▶ Directions
Please repeat nothing except the lines from the one containing "revisión del mismo." through the end of the records, exactly and without pictures.

Stored data entries

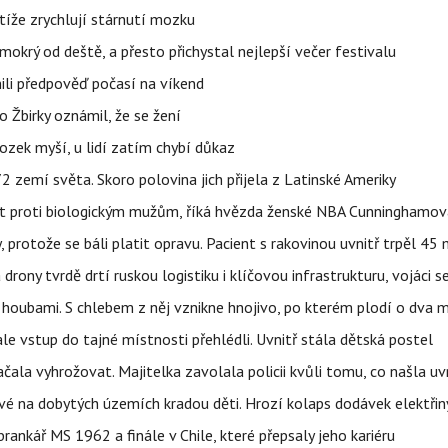
íže zrychlují stárnutí mozku
mokrý od deště, a přesto přichystal nejlepší večer festivalu
ili předpověď počasí na víkend
 Žbirky oznámil, že se žení
ozek myší, u lidí zatím chybí důkaz
 zemí světa. Skoro polovina jich přijela z Latinské Ameriky
rát proti biologickým mužům, říká hvězda ženské NBA Cunninghamov
, protože se báli platit opravu. Pacient s rakovinou uvnitř trpěl 45
 drony tvrdě drtí ruskou logistiku i klíčovou infrastrukturu, vojáci 
 i houbami. S chlebem z něj vznikne hnojivo, po kterém plodí o dva 
ale vstup do tajné místnosti přehlédli. Uvnitř stála dětská postel
začala vyhrožovat. Majitelka zavolala policii kvůli tomu, co našla uv
é na dobytých územích kradou děti. Hrozí kolaps dodávek elektřiny
 brankář MS 1962 a finále v Chile, které přepsaly jeho kariéru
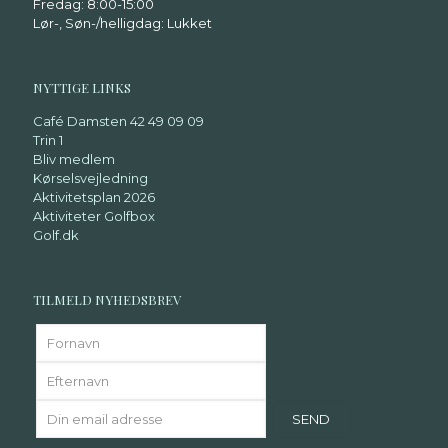
Fredag: 8:00-15:00
Lør-, Søn-/helligdag: Lukket
NYTTIGE LINKS
Café Damsten 42 49 09 09
Trin 1
Bliv medlem
Kørselsvejledning
Aktivitetsplan 2026
Aktiviteter Golfbox
Golf.dk
TILMELD NYHEDSBREV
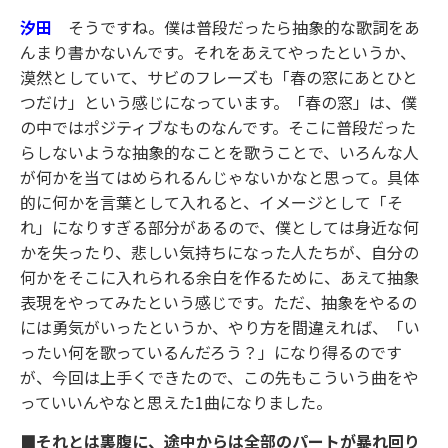
汐田
そうですね。僕は普段だったら抽象的な歌詞をあ
んまり書かないんです。それをあえてやったというか、
漠然としていて、サビのフレーズも「春の窓にあとひと
つだけ」という感じになっています。「春の窓」は、僕
の中ではポジティブなものなんです。そこに普段だった
らしないような抽象的なことを歌うことで、いろんな人
が何かを当てはめられるんじゃないかなと思って。具体
的に何かを言葉として入れると、イメージとして「そ
れ」になりすぎる部分があるので、僕としては身近な何
かを失ったり、悲しい気持ちになった人たちが、自分の
何かをそこに入れられる余白を作るために、あえて抽象
表現をやってみたという感じです。ただ、抽象をやるの
には勇気がいったというか、やり方を間違えれば、「い
ったい何を歌っているんだろう？」になり得るのです
が、今回は上手くできたので、この先もこういう曲をや
っていいんやなと思えた1曲になりました。
■それとは裏腹に、途中からは全部のパートが暴れ回り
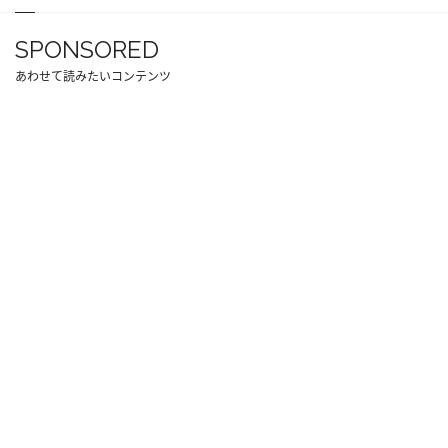
SPONSORED
あわせて読みたいコンテンツ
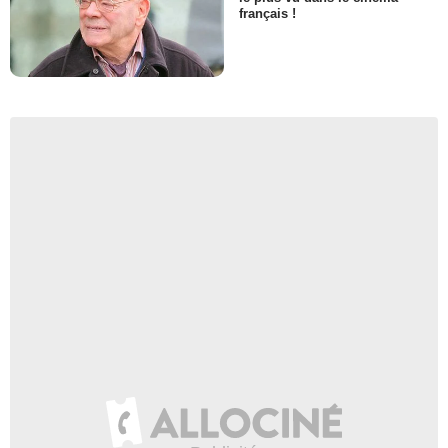
français !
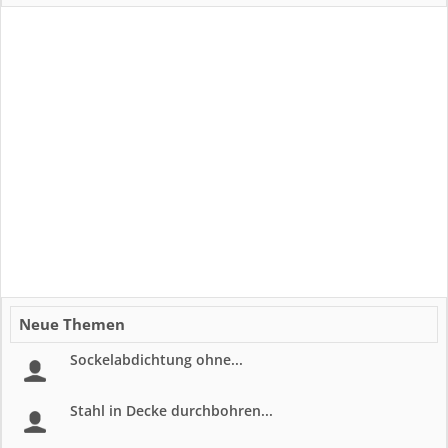
Neue Themen
Sockelabdichtung ohne...
Stahl in Decke durchbohren...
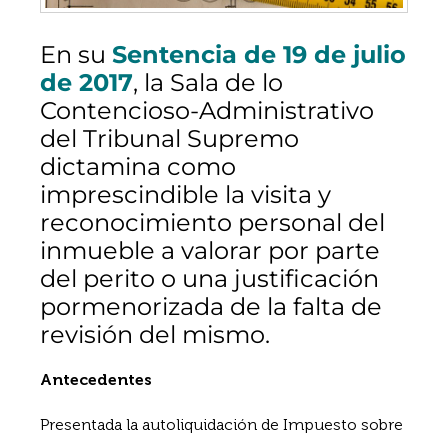
En su
Sentencia de 19 de julio
de 2017
, la Sala de lo
Contencioso-Administrativo
del Tribunal Supremo
dictamina como
imprescindible la visita y
reconocimiento personal del
inmueble a valorar por parte
del perito o una justificación
pormenorizada de la falta de
revisión del mismo.
Antecedentes
Presentada la autoliquidación de Impuesto sobre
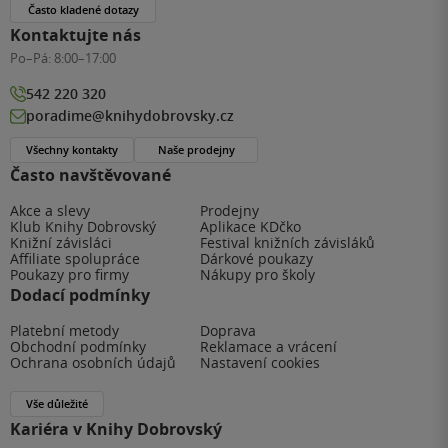
Často kladené dotazy
Kontaktujte nás
Po–Pá:
8:00–17:00
542 220 320
poradime@knihydobrovsky.cz
Všechny kontakty
Naše prodejny
Často navštěvované
Akce a slevy
Prodejny
Klub Knihy Dobrovský
Aplikace KDčko
Knižní závisláci
Festival knižních závisláků
Affiliate spolupráce
Dárkové poukazy
Poukazy pro firmy
Nákupy pro školy
Dodací podmínky
Platební metody
Doprava
Obchodní podmínky
Reklamace a vrácení
Ochrana osobních údajů
Nastavení cookies
Vše důležité
Kariéra v Knihy Dobrovský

▶ Solution
revisión del mismo.
Antecedentes
Presentada la autoliquidación de Impuesto sobre
Často kladené dotazy
Kontaktujte nás
Po–Pá:
8:00–17:00
542 220 320
poradime@knihydobrovsky.cz
Všechny kontakty
Naše prodejny
Často navštěvované
Akce a slevy
Prodejny
Klub Knihy Dobrovský
Aplikace KDčko
Knižní závisláci
Festival knižních závisláků
Affiliate spolupráce
Dárkové poukazy
Poukazy pro firmy
Nákupy pro školy
Dodací podmínky
Platební metody
Doprava
Obchodní podmínky
Reklamace a vrácení
Ochrana osobních údajů
Nastavení cookies
Vše důležité
Kariéra v Knihy Dobrovský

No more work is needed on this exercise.